After watching the video, students will be involved in a mathematical
investigation about fractions in recipes, eventually creating their own. This
final activity will also involve equivalent fractions, with students solving
problems such as If the recipe makes enough for 26 people but only 13
are coming, what would you do to the recipe? What would the
measurements look like? and what if double/three times the amount of
people are coming what would you do? What would the recipe look like?
Students could also create their own recipes, with parameters being
placed on what fractions they use, how many and the amount of food
used. This can also be adapted to accommodate for varying learning
abilities in the classroom.
This video supports teaching a learning in the classroom in an engaging,
easy to understand way. Research has shown that many students have a
negative experience when learning mathematics (Clements, as cited in,
Jorgensen & Niesche, 2008). The main key factors that cause these
negative experiences are expectations from teachers and students, and
the other is discussing students mathematical ability throughout lessons
(Jorgensen & Niesche, 2008). Considering these two factors, the video is
designed to target the abilities and the different degrees of mathematical
confidence of all students in the class using visuals and language.
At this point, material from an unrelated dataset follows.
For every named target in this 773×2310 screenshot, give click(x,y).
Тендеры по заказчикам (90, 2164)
Students would find the video easy to understand as it uses clear visuals
to show fractions, as well as demonstrating how they are represented. In
the video, this is explicitly shown in one part using an apple. Animation is
used in this particular video to provide a fun and engaging learning
experience. As it is also an educational video with instructional strategies
and cognitive modeling, it can aid in comprehension for students
(http://www.safarimontage.com/pdfs/training/usingeducationalvideointhecl
assroom.pdf). Haylock and Cockburn (2003) also suggests that the

network of connections between concrete experiences, pictures, language


and symbols could be significant to the understanding of a mathematical
concept. The use of cooking to explain fractions is an everyday life
experience that students would be familiar with. This link between home
and school assist students to make sense of their learning. This is part of a
cognitive and social constructivism theory where teachers facilitate a
learning environment that is dynamic and effective, incorporating
students previous knowledge from their home into their school (Reference
cognitive and social constructivism: developing tools for an ieffective classroom ).
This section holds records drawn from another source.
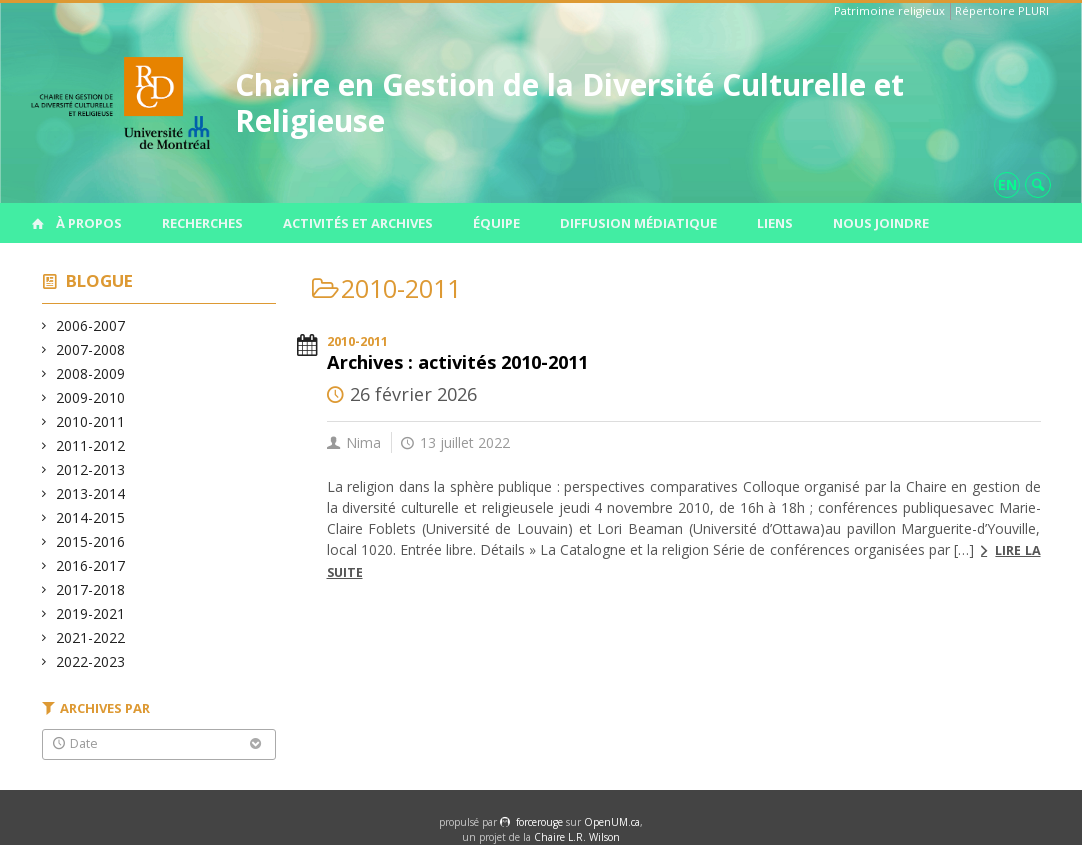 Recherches (202, 223)
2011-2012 (91, 445)
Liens (775, 223)
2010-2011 (91, 421)
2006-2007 (91, 325)
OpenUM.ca (612, 822)
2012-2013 (91, 469)
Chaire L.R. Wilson (577, 837)
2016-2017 (91, 565)
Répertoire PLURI (1002, 10)
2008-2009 (91, 373)
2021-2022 (91, 637)
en (1007, 184)
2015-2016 (91, 541)
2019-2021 (91, 613)
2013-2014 (91, 493)
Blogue (99, 280)
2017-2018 (91, 589)
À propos (89, 223)
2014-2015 (91, 517)
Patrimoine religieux (889, 10)
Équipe (496, 223)
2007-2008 (91, 349)
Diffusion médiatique (638, 223)
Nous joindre (881, 223)
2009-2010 (91, 397)
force (539, 822)
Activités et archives (358, 223)
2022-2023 (91, 661) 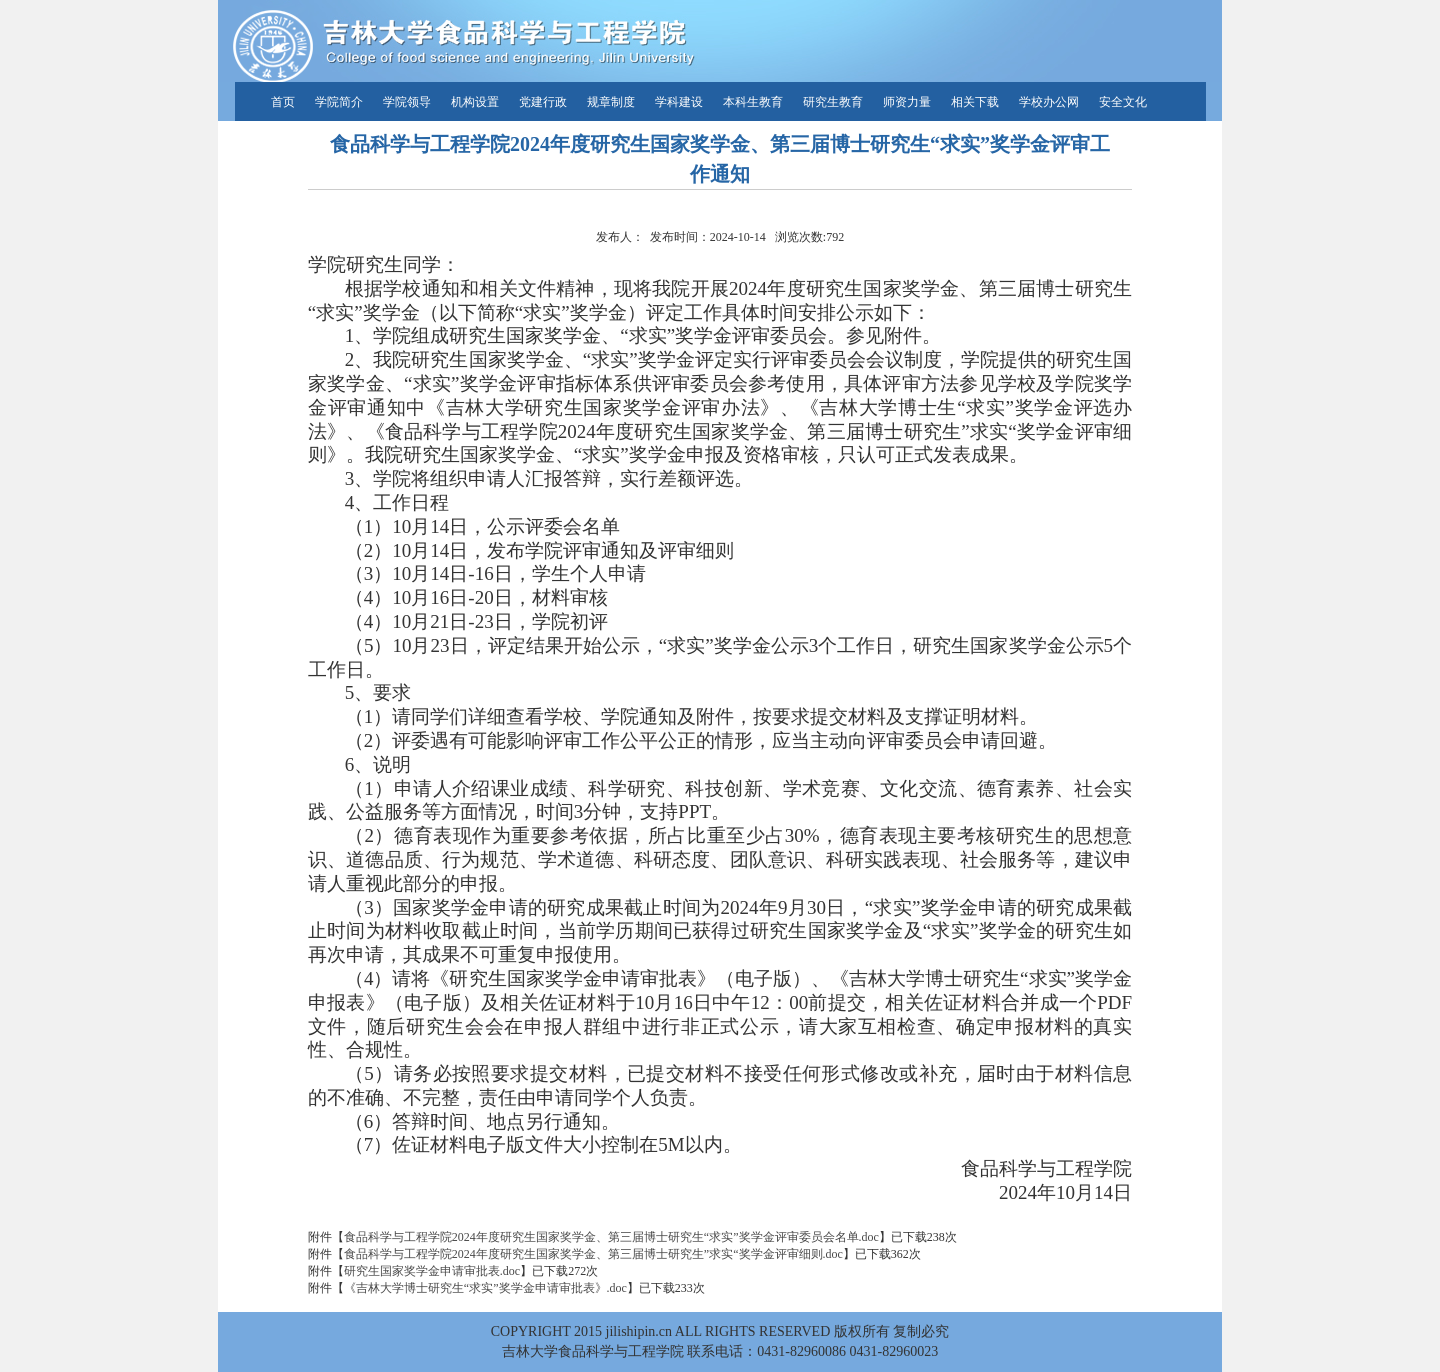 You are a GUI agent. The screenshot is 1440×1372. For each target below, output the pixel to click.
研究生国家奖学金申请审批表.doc (432, 1271)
Using this video, teachers are able to use strategies such as explicit and
step by step teaching to impact upon students ability to understand the
concept of fractions, including the ability to represent fractions
appropriately, compare the relative magnitude of two fractions, and
complete calculations accurately (Bruce, Chang, Flynn & Yearley, 2013).
Teachers can also use concrete materials in conjunction with the video to
engage students in hands on learning. Students would be provided with a
bowl, measuring cups and something to measure so that they can visually
see two thirds, one half and a quarter. This teaching strategy has often
been proved effective as it means that students are able to challenge
themselves, learn from mistakes and investigate (Anthony & Walshaw,
2009). Questioning students using the video and concrete materials
involve students in their learning and give them the tools to solve cooking
problems accurately.
Literacy instruction is also a necessary part of mathematics instruction
(Draper 2002). Throughout this video, the importance of mathematical
language used is for students to build up a vocabulary when working with
fractions. When students undertake a task such as following a recipe to
make chocolate cupcakes, the teacher should encourage the students to
use mathematical language terms such as one half, one quarter, one
whole, part or equal parts, numerator, denominator and other
relative terms used. The teacher could also ask students to think about
terms identified above and how they can relate to real life experiences.